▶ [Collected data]
┄┄┄┄┄┄┄┄┄┄┄┄┄┄┄┄┄┄┄┄
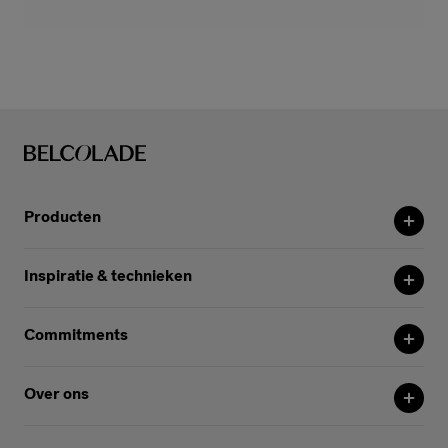
Producten
Inspiratie & technieken
Commitments
Over ons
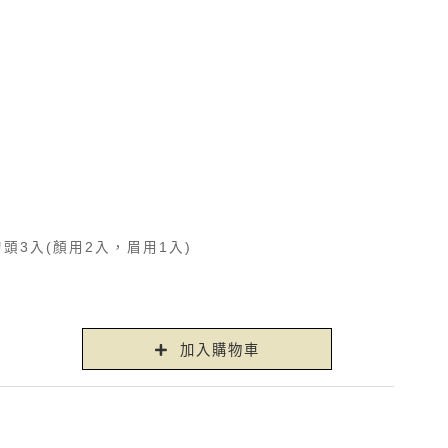
刀頭3入(顏用2入，眉用1入)
加入購物車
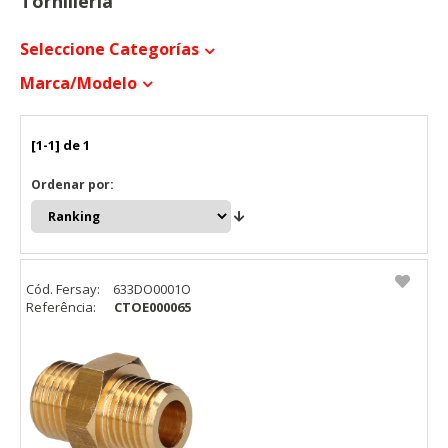
Tornillería
Seleccione Categorías
Marca/modelo
[1-1] de 1
Ordenar por:
Cód. Fersay:
633DO0001O
Referência:
CTOE000065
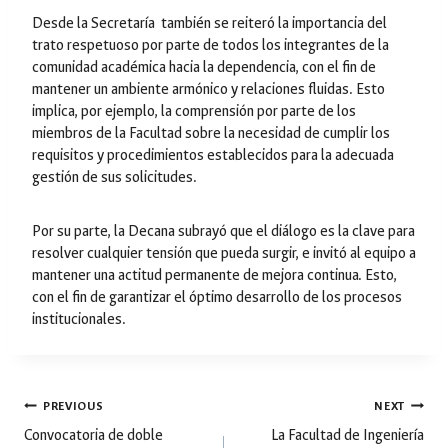
Desde la Secretaría también se reiteró la importancia del
trato respetuoso por parte de todos los integrantes de la
comunidad académica hacia la dependencia, con el fin de
mantener un ambiente armónico y relaciones fluidas. Esto
implica, por ejemplo, la comprensión por parte de los
miembros de la Facultad sobre la necesidad de cumplir los
requisitos y procedimientos establecidos para la adecuada
gestión de sus solicitudes.
Por su parte, la Decana subrayó que el diálogo es la clave para
resolver cualquier tensión que pueda surgir, e invitó al equipo a
mantener una actitud permanente de mejora continua. Esto,
con el fin de garantizar el óptimo desarrollo de los procesos
institucionales.
Post
PREVIOUS
NEXT
Convocatoria de doble
La Facultad de Ingeniería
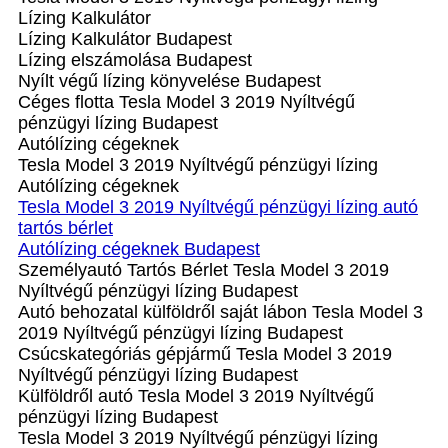
Lízing Kalkulátor
Lízing Kalkulátor Budapest
Lízing elszámolása Budapest
Nyílt végű lízing könyvelése Budapest
Céges flotta Tesla Model 3 2019 Nyíltvégű
pénzügyi lízing Budapest
Autólízing cégeknek
Tesla Model 3 2019 Nyíltvégű pénzügyi lízing
Autólízing cégeknek
Tesla Model 3 2019 Nyíltvégű pénzügyi lízing autó
tartós bérlet
Autólízing cégeknek Budapest
Személyautó Tartós Bérlet Tesla Model 3 2019
Nyíltvégű pénzügyi lízing Budapest
Autó behozatal külföldről saját lábon Tesla Model 3
2019 Nyíltvégű pénzügyi lízing Budapest
Csúcskategóriás gépjármű Tesla Model 3 2019
Nyíltvégű pénzügyi lízing Budapest
Külföldről autó Tesla Model 3 2019 Nyíltvégű
pénzügyi lízing Budapest
Tesla Model 3 2019 Nyíltvégű pénzügyi lízing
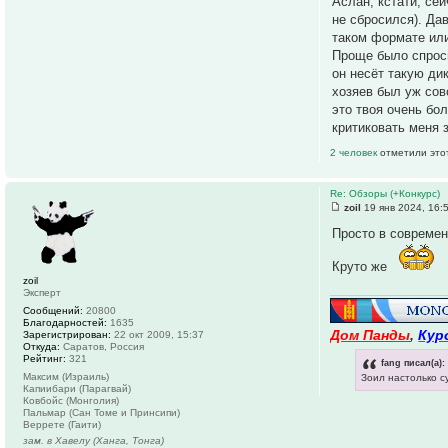
Аслан, кстати, се
не сбросился). Да
таком формате ил
Проще было спроси
он несёт такую ди
хозяев был уж сов
это твоя очень бо
критиковать меня 
2 человек
отметили это
Re: Обзоры (+Конкурс)
zoil
19 янв 2024, 16:
Просто в современ
Круто же
zoil
Эксперт
Сообщений:
20800
Благодарностей:
1635
Дом Панды
,
Кур
Зарегистрирован:
22 окт 2009, 15:37
Откуда:
Саратов, Россия
Рейтинг:
321
fang писал(а):
Максим (Израиль)
Зоил настолько с
Капиибари (Парагвай)
Ковбойс (Монголия)
Пальмар (Сан Томе и Принсипи)
Веррете (Гаити)
зам. в Хавелу (Ханга, Тонга)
┄┄┄┄┄┄┄┄┄┄┄┄┄┄┄┄┄┄┄┄
If a line in the records above contains "para", copy that line.

requisitos y procedimientos establecidos para la adecuada
Por su parte, la Decana subrayó que el diálogo es la clave para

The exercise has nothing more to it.